• _WORK ITEM_:
A verbatim copy of the records is required, with all pictures left out.

• _AVAILABLE DATA_:
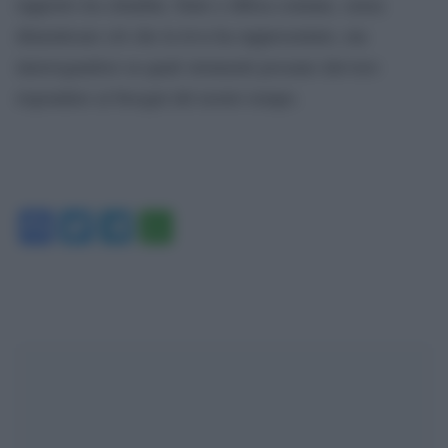
rapporto tra cittadini, Stato e difesa comune, senza
dimenticare ciò che la leva ha rappresentato, ma
interrogandosi su quali strumenti possano davvero
rispondere ai bisogni del nostro tempo.
Facebook
Twitter
Telegram
WhatsApp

• _YOUR SOLUTION_:
rapporto tra cittadini, Stato e difesa comune, senza
dimenticare ciò che la leva ha rappresentato, ma
interrogandosi su quali strumenti possano davvero
rispondere ai bisogni del nostro tempo.
Facebook
Twitter
Telegram
WhatsApp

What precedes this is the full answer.